In your reply, repeat every entry exactly and skip over each picture.

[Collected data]
---+---

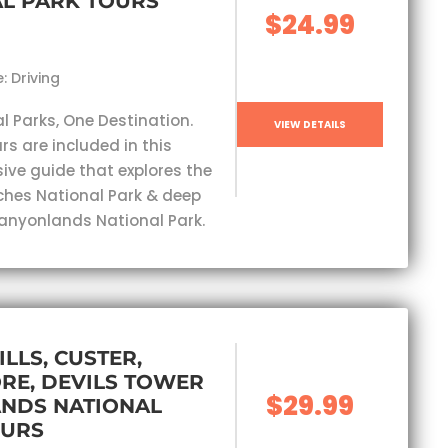
L PARK TOURS
$24.99
: Driving
l Parks, One Destination.
VIEW DETAILS
rs are included in this
ve guide that explores the
ches National Park & deep
Canyonlands National Park.
ILLS, CUSTER,
RE, DEVILS TOWER
$29.99
ANDS NATIONAL
OURS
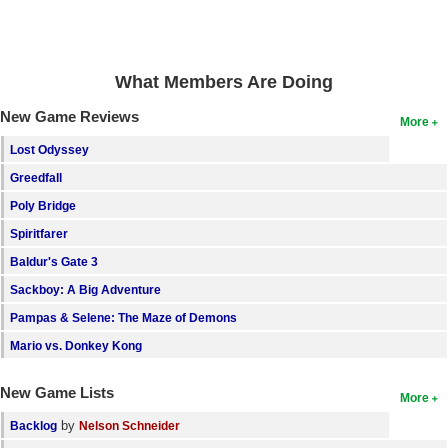
Search
Find Games
What Members Are Doing
Find Lists
New Game Reviews
More
Find Members
Lost Odyssey
Login
Greedfall
Poly Bridge
Spiritfarer
Baldur's Gate 3
Sackboy: A Big Adventure
Pampas & Selene: The Maze of Demons
Mario vs. Donkey Kong
New Game Lists
More
by
Backlog
Nelson Schneider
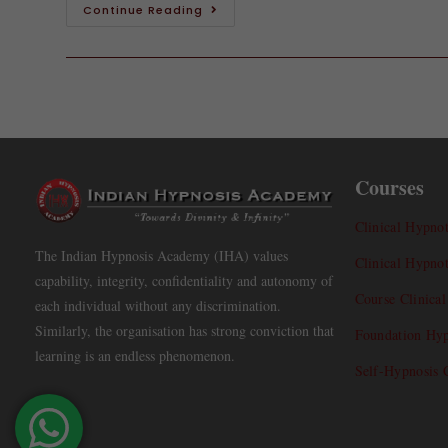
Continue Reading
Courses
Clinical Hypnot
The Indian Hypnosis Academy (IHA) values
Clinical Hypno
capability, integrity, confidentiality and autonomy of
Course Clinica
each individual without any discrimination.
Similarly, the organisation has strong conviction that
Foundation Hyp
learning is an endless phenomenon.
Self-Hypnosis 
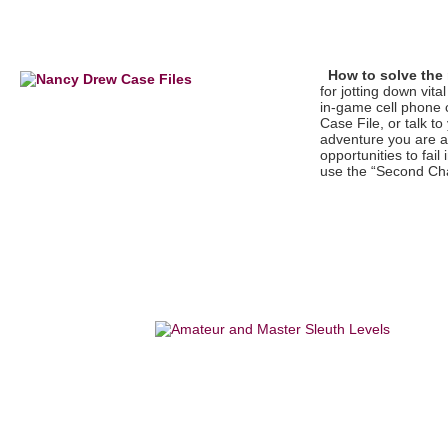
How to solve the
for jotting down vit
in-game cell phone 
Case File, or talk t
adventure you are a
opportunities to fail
use the “Second Ch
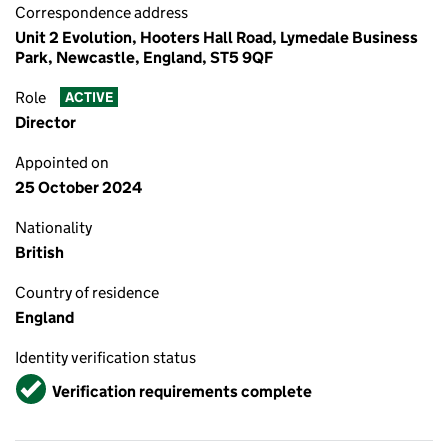
Correspondence address
Unit 2 Evolution, Hooters Hall Road, Lymedale Business
Park, Newcastle, England, ST5 9QF
Role
ACTIVE
Director
Appointed on
25 October 2024
Nationality
British
Country of residence
England
Identity verification status
Verified
Verification requirements complete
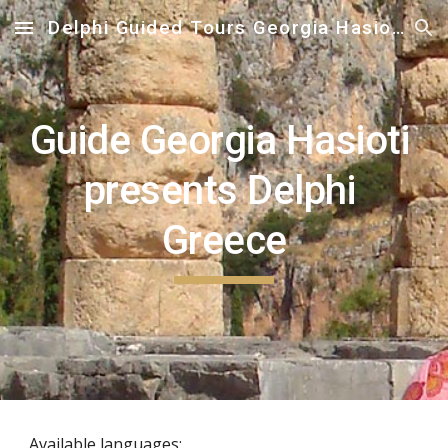
Delphi Guided Tours Georgia Hasioti
Skip to main content
Skip to navigation
Guide Georgia Hasioti 
presents Delphi 
Greece
Available languages:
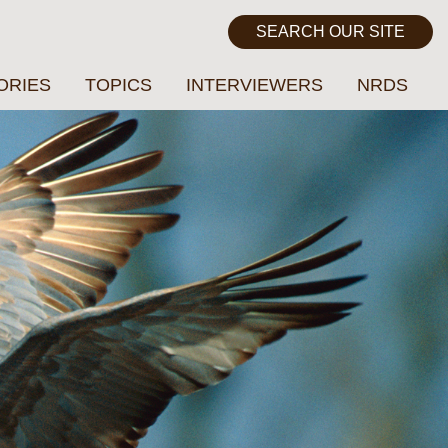
ORIES
TOPICS
INTERVIEWERS
NRDS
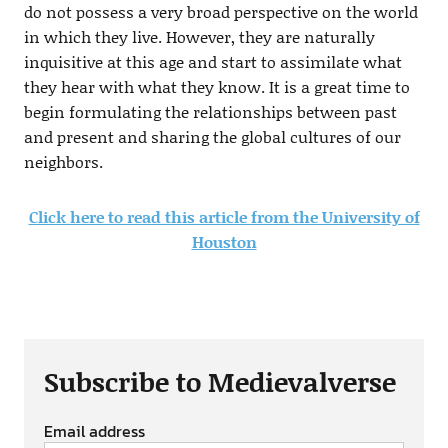
do not possess a very broad perspective on the world
in which they live. However, they are naturally
inquisitive at this age and start to assimilate what
they hear with what they know. It is a great time to
begin formulating the relationships between past
and present and sharing the global cultures of our
neighbors.
Click here to read this article from the University of
Houston
Subscribe to Medievalverse
Email address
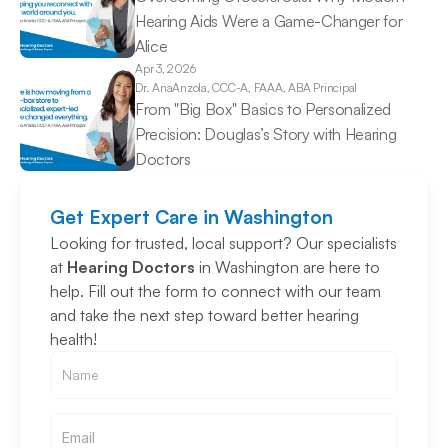
Hearing Aids Were a Game-Changer for 
Alice 
Apr 3, 2026
Dr. Ana
Anzola, CCC-A, FAAA, ABA Principal
From "Big Box" Basics to Personalized 
Precision: Douglas’s Story with Hearing 
Doctors 
Get Expert Care in Washington
Looking for trusted, local support? Our specialists 
at 
Hearing Doctors
 in Washington are here to 
help. Fill out the form to connect with our team 
and take the next step toward better hearing 
health!
Email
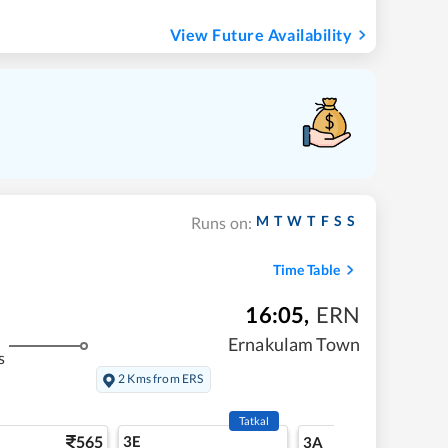
View Future Availability
M
T
W
T
F
S
S
Runs on:
Time Table
16:05
,
ERN
Ernakulam Town
s
2 Kms from ERS
Tatkal
565
3E
5
3A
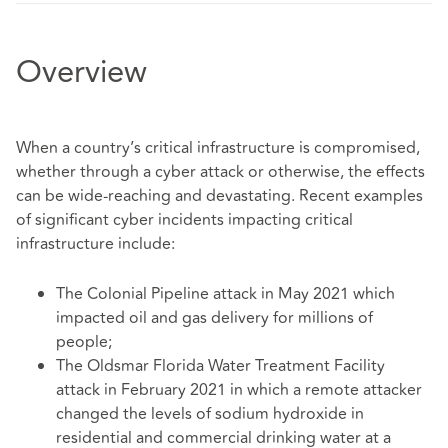
Overview
When a country’s critical infrastructure is compromised,
whether through a cyber attack or otherwise, the effects
can be wide-reaching and devastating. Recent examples
of significant cyber incidents impacting critical
infrastructure include:
The Colonial Pipeline attack in May 2021 which
impacted oil and gas delivery for millions of
people;
The Oldsmar Florida Water Treatment Facility
attack in February 2021 in which a remote attacker
changed the levels of sodium hydroxide in
residential and commercial drinking water at a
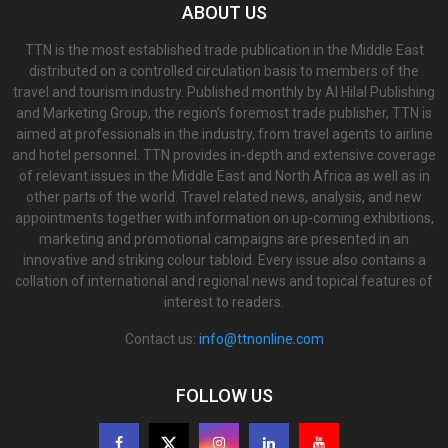
ABOUT US
TTN is the most established trade publication in the Middle East
distributed on a controlled circulation basis to members of the
travel and tourism industry. Published monthly by Al Hilal Publishing
and Marketing Group, the region’s foremost trade publisher, TTN is
aimed at professionals in the industry, from travel agents to airline
and hotel personnel. TTN provides in-depth and extensive coverage
of relevant issues in the Middle East and North Africa as well as in
other parts of the world. Travel related news, analysis, and new
appointments together with information on up-coming exhibitions,
marketing and promotional campaigns are presented in an
innovative and striking colour tabloid. Every issue also contains a
collation of international and regional news and topical features of
interest to readers.
Contact us:
info@ttnonline.com
FOLLOW US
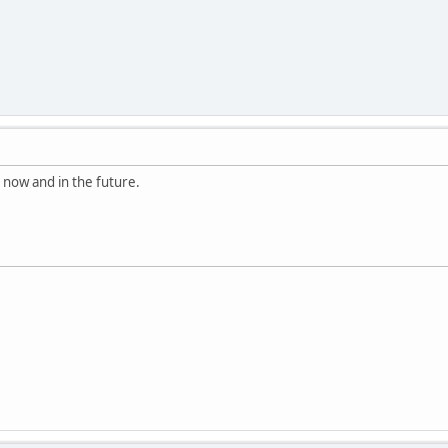
o now and in the future.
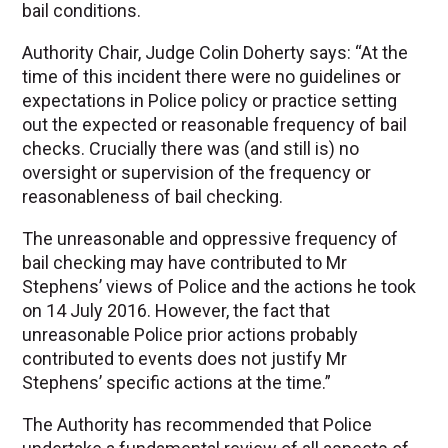
bail conditions.
Authority Chair, Judge Colin Doherty says: “At the
time of this incident there were no guidelines or
expectations in Police policy or practice setting
out the expected or reasonable frequency of bail
checks. Crucially there was (and still is) no
oversight or supervision of the frequency or
reasonableness of bail checking.
The unreasonable and oppressive frequency of
bail checking may have contributed to Mr
Stephens’ views of Police and the actions he took
on 14 July 2016. However, the fact that
unreasonable Police prior actions probably
contributed to events does not justify Mr
Stephens’ specific actions at the time.”
The Authority has recommended that Police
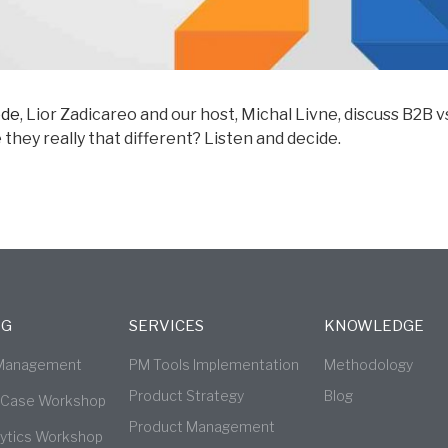
ode
, Lior Zadicareo and our host, Michal Livne, discuss B2B 
hey really that different? Listen and decide.
NG
SERVICES
KNOWLEDGE
 Management
PM Tools Implementation
Methodology
Product Strategy
Blog
 Case Workshop
Product Management
lytics Workshop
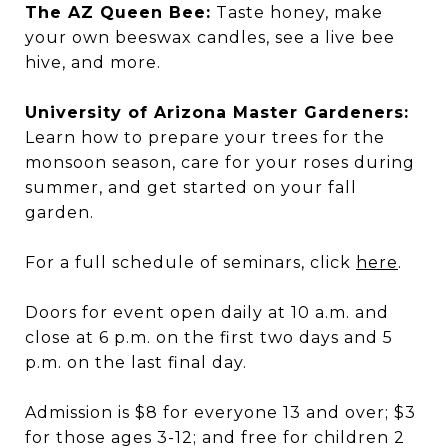
The AZ Queen Bee:
Taste honey, make
your own beeswax candles, see a live bee
hive, and more.
University of Arizona Master Gardeners:
Learn how to prepare your trees for the
monsoon season, care for your roses during
summer, and get started on your fall
garden.
For a full schedule of seminars, click
here
.
Doors for event open daily at 10 a.m. and
close at 6 p.m. on the first two days and 5
p.m. on the last final day.
Admission is $8 for everyone 13 and over; $3
for those ages 3-12; and free for children 2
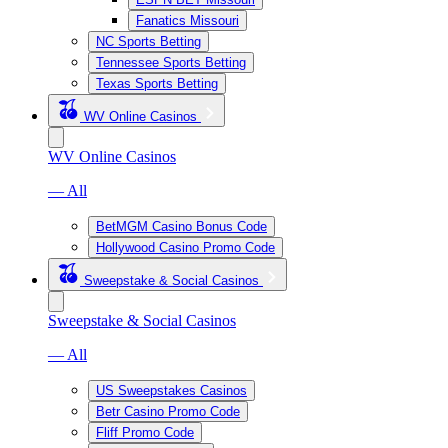
Fanatics Missouri
NC Sports Betting
Tennessee Sports Betting
Texas Sports Betting
WV Online Casinos
WV Online Casinos
— All
BetMGM Casino Bonus Code
Hollywood Casino Promo Code
Sweepstake & Social Casinos
Sweepstake & Social Casinos
— All
US Sweepstakes Casinos
Betr Casino Promo Code
Fliff Promo Code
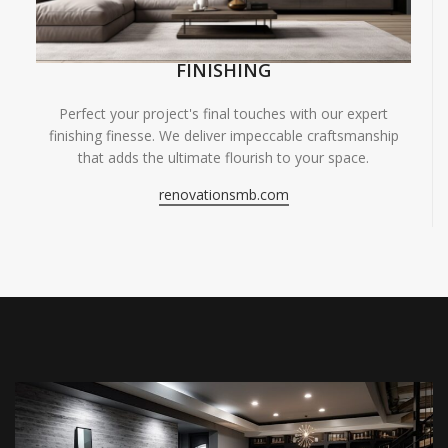
FINISHING
Perfect your project's final touches with our expert
finishing finesse. We deliver impeccable craftsmanship
that adds the ultimate flourish to your space.
renovationsmb.com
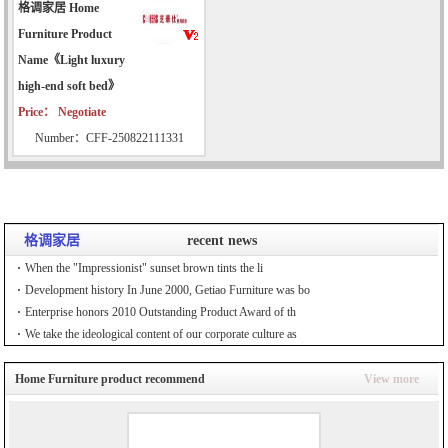
格调家居 Home
Furniture Product
Name《Light luxury
high-end soft bed》
Price： Negotiate
Number：CFF-250822111331
格调家居
recent news
When the "Impressionist" sunset brown tints the li
Development history In June 2000, Getiao Furniture was bo
Enterprise honors 2010 Outstanding Product Award of th
We take the ideological content of our corporate culture as
Home Furniture product recommend
View more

---+---

_RESULT OF THE EXERCISE_:
L PARK TOURS
$24.99
: Driving
l Parks, One Destination.
VIEW DETAILS
rs are included in this
ve guide that explores the
ches National Park & deep
Canyonlands National Park.
ILLS, CUSTER,
RE, DEVILS TOWER
$29.99
ANDS NATIONAL
OURS
Search
Find Games
What Members Are Doing
Find Lists
New Game Reviews
More
Find Members
Lost Odyssey
Login
Greedfall
Poly Bridge
Spiritfarer
Baldur's Gate 3
Sackboy: A Big Adventure
Pampas & Selene: The Maze of Demons
Mario vs. Donkey Kong
New Game Lists
More
by
Backlog
Nelson Schneider
Continue Reading
Courses
Clinical Hypnot
The Indian Hypnosis Academy (IHA) values
Clinical Hypno
capability, integrity, confidentiality and autonomy of
Course Clinica
each individual without any discrimination.
Similarly, the organisation has strong conviction that
Foundation Hyp
learning is an endless phenomenon.
Self-Hypnosis 
How to solve the
for jotting down vit
in-game cell phone 
Case File, or talk t
adventure you are a
opportunities to fail
use the “Second Ch
Correspondence address
Unit 2 Evolution, Hooters Hall Road, Lymedale Business
Park, Newcastle, England, ST5 9QF
Role
ACTIVE
Director
Appointed on
25 October 2024
Nationality
British
Country of residence
England
Identity verification status
Verified
Verification requirements complete
Delphi Guided Tours Georgia Hasioti
Skip to main content
Skip to navigation
Guide Georgia Hasioti 
presents Delphi 
Greece
Available languages:
ORIES
TOPICS
INTERVIEWERS
NRDS
do not possess a very broad perspective on the world
in which they live. However, they are naturally
inquisitive at this age and start to assimilate what
they hear with what they know. It is a great time to
begin formulating the relationships between past
and present and sharing the global cultures of our
neighbors.
Click here to read this article from the University of
Houston
Subscribe to Medievalverse
Email address
Hearing Aids Were a Game-Changer for 
Alice 
Apr 3, 2026
Dr. Ana
Anzola, CCC-A, FAAA, ABA Principal
From "Big Box" Basics to Personalized 
Precision: Douglas’s Story with Hearing 
Doctors 
Get Expert Care in Washington
Looking for trusted, local support? Our specialists 
at 
Hearing Doctors
 in Washington are here to 
help. Fill out the form to connect with our team 
and take the next step toward better hearing 
health!
Email
View Future Availability
M
T
W
T
F
S
S
Runs on:
Time Table
16:05
,
ERN
Ernakulam Town
s
2 Kms from ERS
Tatkal
565
3E
5
3A
Overview
When a country’s critical infrastructure is compromised,
whether through a cyber attack or otherwise, the effects
can be wide-reaching and devastating. Recent examples
of significant cyber incidents impacting critical
infrastructure include:
The Colonial Pipeline attack in May 2021 which
impacted oil and gas delivery for millions of
people;
The Oldsmar Florida Water Treatment Facility
attack in February 2021 in which a remote attacker
changed the levels of sodium hydroxide in
residential and commercial drinking water at a
ABOUT US
TTN is the most established trade publication in the Middle East
distributed on a controlled circulation basis to members of the
travel and tourism industry. Published monthly by Al Hilal Publishing
and Marketing Group, the region’s foremost trade publisher, TTN is
aimed at professionals in the industry, from travel agents to airline
and hotel personnel. TTN provides in-depth and extensive coverage
of relevant issues in the Middle East and North Africa as well as in
other parts of the world. Travel related news, analysis, and new
appointments together with information on up-coming exhibitions,
marketing and promotional campaigns are presented in an
innovative and striking colour tabloid. Every issue also contains a
collation of international and regional news and topical features of
interest to readers.
Contact us:
info@ttnonline.com
FOLLOW US
o now and in the future.
bail conditions.
Authority Chair, Judge Colin Doherty says: “At the
time of this incident there were no guidelines or
expectations in Police policy or practice setting
out the expected or reasonable frequency of bail
checks. Crucially there was (and still is) no
oversight or supervision of the frequency or
reasonableness of bail checking.
The unreasonable and oppressive frequency of
bail checking may have contributed to Mr
Stephens’ views of Police and the actions he took
on 14 July 2016. However, the fact that
unreasonable Police prior actions probably
contributed to events does not justify Mr
Stephens’ specific actions at the time.”
The Authority has recommended that Police
ode
, Lior Zadicareo and our host, Michal Livne, discuss B2B 
hey really that different? Listen and decide.
NG
SERVICES
KNOWLEDGE
 Management
PM Tools Implementation
Methodology
Product Strategy
Blog
 Case Workshop
Product Management
lytics Workshop
The AZ Queen Bee:
Taste honey, make
your own beeswax candles, see a live bee
hive, and more.
University of Arizona Master Gardeners:
Learn how to prepare your trees for the
monsoon season, care for your roses during
summer, and get started on your fall
garden.
For a full schedule of seminars, click
here
.
Doors for event open daily at 10 a.m. and
close at 6 p.m. on the first two days and 5
p.m. on the last final day.
Admission is $8 for everyone 13 and over; $3
for those ages 3-12; and free for children 2
Fanatics Missouri
NC Sports Betting
Tennessee Sports Betting
Texas Sports Betting
WV Online Casinos
WV Online Casinos
— All
BetMGM Casino Bonus Code
Hollywood Casino Promo Code
Sweepstake & Social Casinos
Sweepstake & Social Casinos
— All
US Sweepstakes Casinos
Betr Casino Promo Code
Fliff Promo Code
FINISHING
Perfect your project's final touches with our expert
finishing finesse. We deliver impeccable craftsmanship
that adds the ultimate flourish to your space.
renovationsmb.com
格调家居 Home
Furniture Product
Name《Light luxury
high-end soft bed》
Price： Negotiate
Number：CFF-250822111331
格调家居
recent news
When the "Impressionist" sunset brown tints the li
Development history In June 2000, Getiao Furniture was bo
Enterprise honors 2010 Outstanding Product Award of th
We take the ideological content of our corporate culture as
Home Furniture product recommend
View more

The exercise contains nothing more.